### WHAT YOU NEED TO DO
Could you retype the lines below, starting at the line holding "Risk of Health Complications at Home" and stopping at the line holding "a study to identify", inclusive? Copy them exactly and drop the images.

*** RECORDS TO PROCESS Section Begins ***

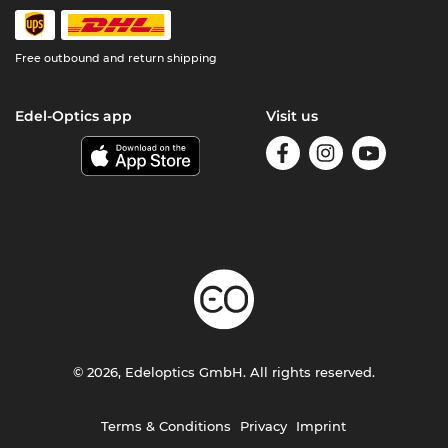
Free outbound and return shipping
Edel-Optics app
Visit us
© 2026, Edeloptics GmbH. All rights reserved.
Terms & Conditions
Privacy
Imprint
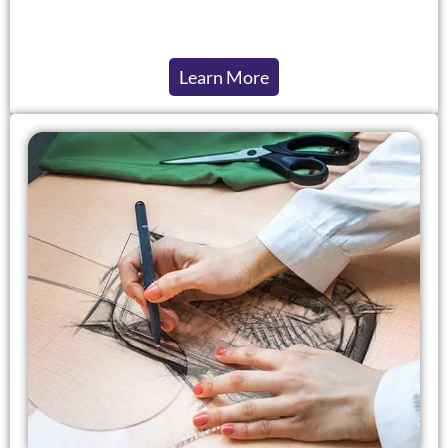
Learn More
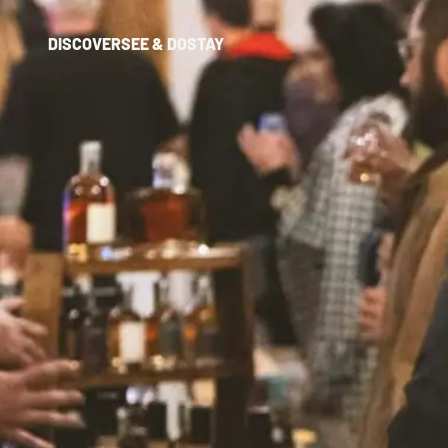
DISCOVER
SEE & DO
STAY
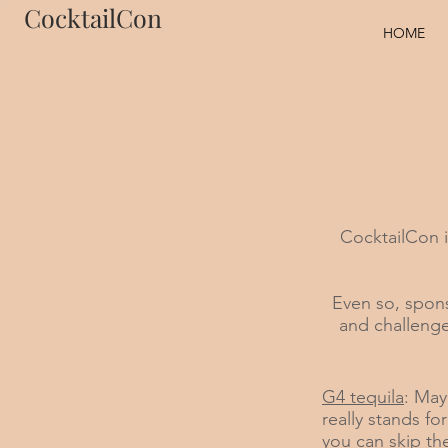
CocktailCon
HOME
CocktailCon 
Even so, spons
and challenge
G4 tequila
: May
really stands fo
you can skip th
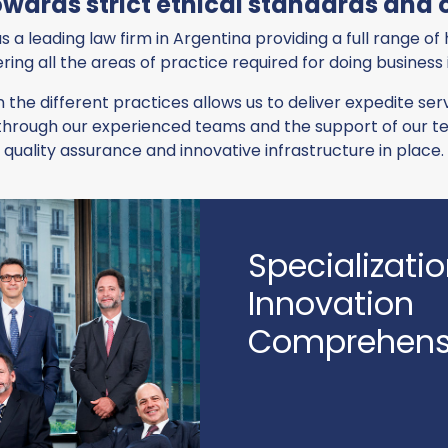
ards strict ethical standards and o
s a leading law firm in Argentina providing a full range of
ring all the areas of practice required for doing business
n the different practices allows us to deliver expedite s
ds through our experienced teams and the support of our
quality assurance and innovative infrastructure in place.
Specializati
Innovation
Comprehensi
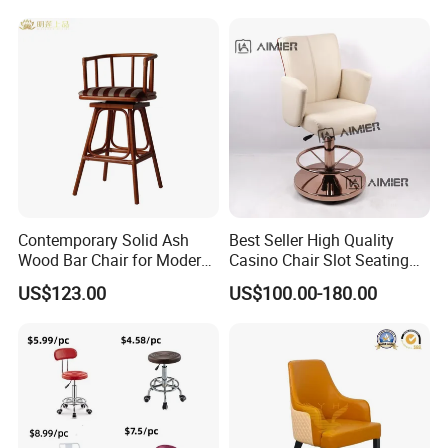
Steel Folding Barstool Chair
Counter Dining
Aluminum Tube Plastick
Rattan Bar Stool
Contemporary Solid Ash
Best Seller High Quality
Wood Bar Chair for Modern
Casino Chair Slot Seating
Spaces
Black Poker Chair
US$123.00
US$100.00-180.00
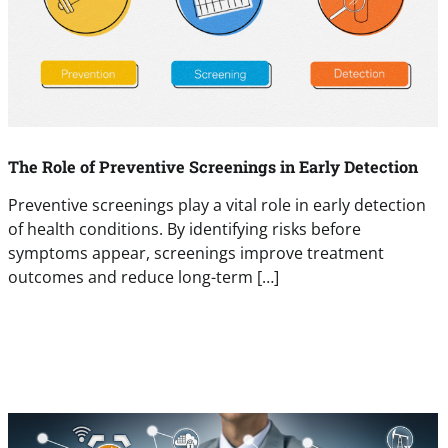
The Role of Preventive Screenings in Early Detection
Preventive screenings play a vital role in early detection
of health conditions. By identifying risks before
symptoms appear, screenings improve treatment
outcomes and reduce long-term […]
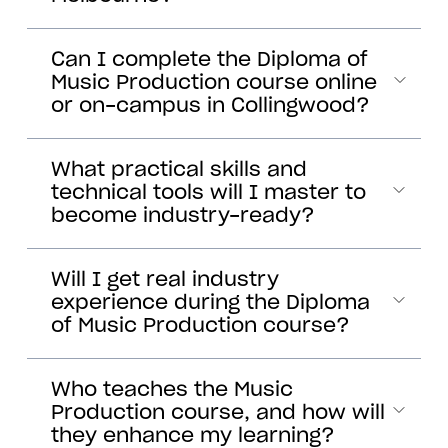
Can I complete the Diploma of
Music Production course online
or on-campus in Collingwood?
What practical skills and
technical tools will I master to
become industry-ready?
Will I get real industry
experience during the Diploma
of Music Production course?
Who teaches the Music
Production course, and how will
they enhance my learning?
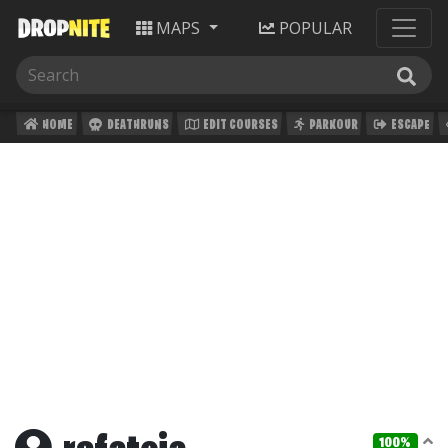
MAPS
POPULAR
HOME
DEATHRUNS
EDIT COURSES
PARKOUR
ESCAPE
100%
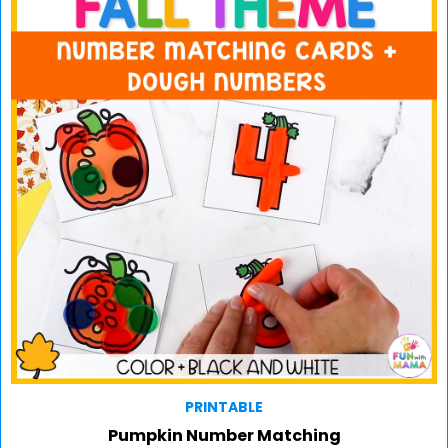
PRINTABLE
Pumpkin Number Matching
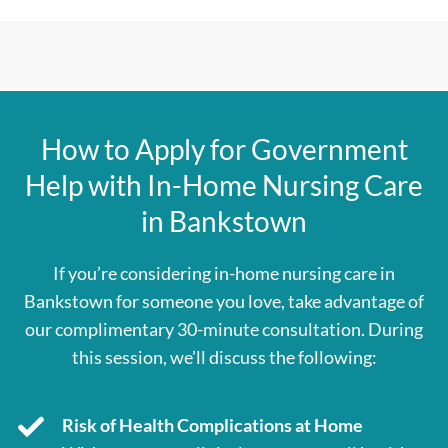
How to Apply for Government
Help with In-Home Nursing Care
in Bankstown
If you’re considering in-home nursing care in
Bankstown for someone you love, take advantage of
our complimentary 30-minute consultation. During
this session, we’ll discuss the following:
Risk of Health Complications at Home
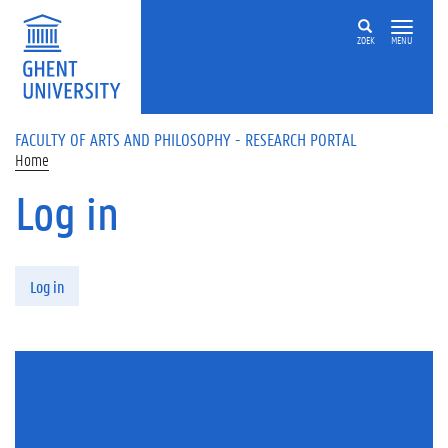
Skip to main content
ZOEK
MENU
FACULTY OF ARTS AND PHILOSOPHY - RESEARCH PORTAL
Home
Log in
Primary tabs
Log in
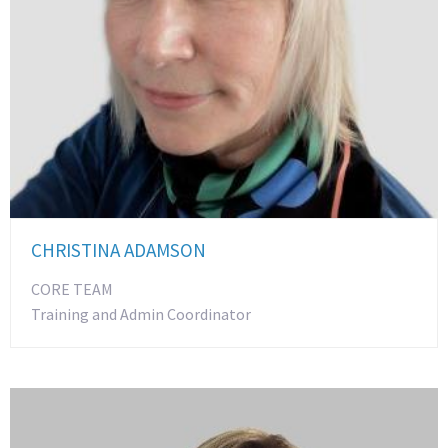
CHRISTINA ADAMSON
CORE TEAM
Training and Admin Coordinator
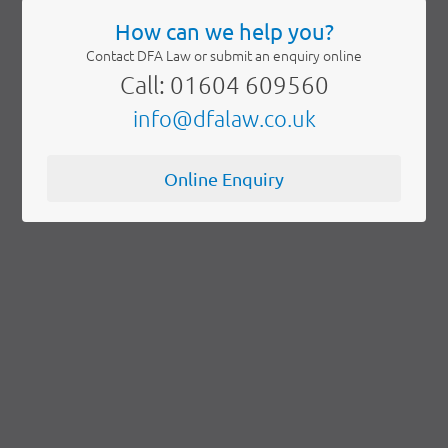
How can we help you?
Contact DFA Law or submit an enquiry online
Call: 01604 609560
info@dfalaw.co.uk
Online Enquiry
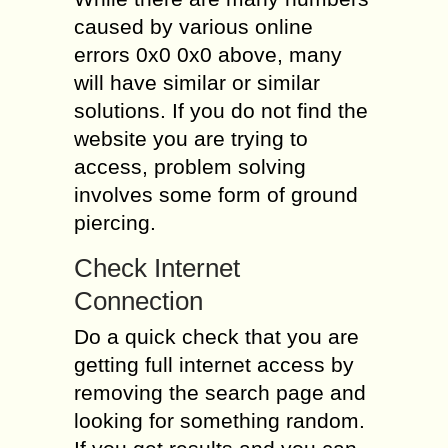
caused by various online
errors 0x0 0x0 above, many
will have similar or similar
solutions. If you do not find the
website you are trying to
access, problem solving
involves some form of ground
piercing.
Check Internet
Connection
Do a quick check that you are
getting full internet access by
removing the search page and
looking for something random.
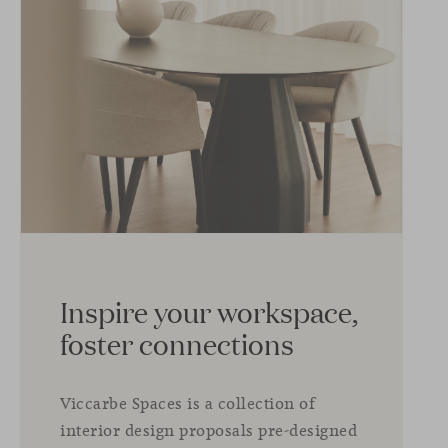
Inspire your workspace,
foster connections
Viccarbe Spaces is a collection of
interior design proposals pre-designed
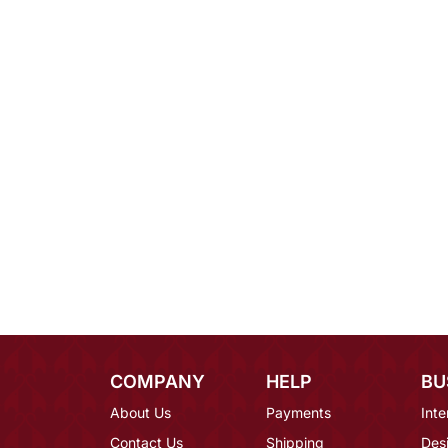
COMPANY
HELP
BU
About Us
Payments
Inte
Contact Us
Shipping
Des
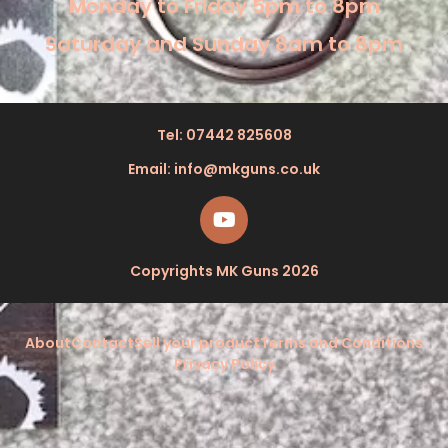
Monday to Friday 5pm to 8pm
Saturday and Sunday 8am to 8pm
Tel: 07442 825608
Email: info@mkguns.co.uk
Copyrights MK Guns 2026
About
Contact
Sell your product
Terms and Conditions
Privacy Policy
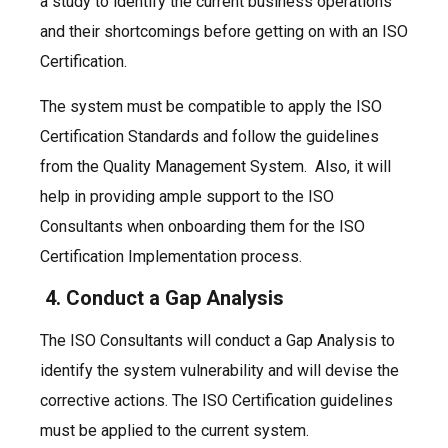
a study to identify the current business operations
and their shortcomings before getting on with an ISO
Certification.
The system must be compatible to apply the ISO
Certification Standards and follow the guidelines
from the Quality Management System. Also, it will
help in providing ample support to the ISO
Consultants when onboarding them for the ISO
Certification Implementation process.
4. Conduct a Gap Analysis
The ISO Consultants will conduct a Gap Analysis to
identify the system vulnerability and will devise the
corrective actions. The ISO Certification guidelines
must be applied to the current system.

*** RECORDS TO PROCESS Section Ends ***

### YOUR RESPONSE
Risk of Health Complications at Home
Skip to main content
ZOEK
MENU
FACULTY OF ARTS AND PHILOSOPHY - RESEARCH PORTAL
Home
Log in
Primary tabs
Log in
CHRISTINA ADAMSON
CORE TEAM
Training and Admin Coordinator
How can we help you?
Contact DFA Law or submit an enquiry online
Call: 01604 609560
info@dfalaw.co.uk
Online Enquiry
caused by various online
errors 0x0 0x0 above, many
will have similar or similar
solutions. If you do not find the
website you are trying to
access, problem solving
involves some form of ground
piercing.
Check Internet
Connection
Do a quick check that you are
getting full internet access by
removing the search page and
looking for something random.
Inspire your workspace,
foster connections
Viccarbe Spaces is a collection of
interior design proposals pre-designed
COMPANY
HELP
BU
About Us
Payments
Inte
Contact Us
Shipping
Des
Monday to Friday 5pm to 8pm
Saturday and Sunday 8am to 8pm
Tel: 07442 825608
Email: info@mkguns.co.uk
Copyrights MK Guns 2026
About
Contact
Sell your product
Terms and Conditions
Privacy Policy
a study to identify the current business operations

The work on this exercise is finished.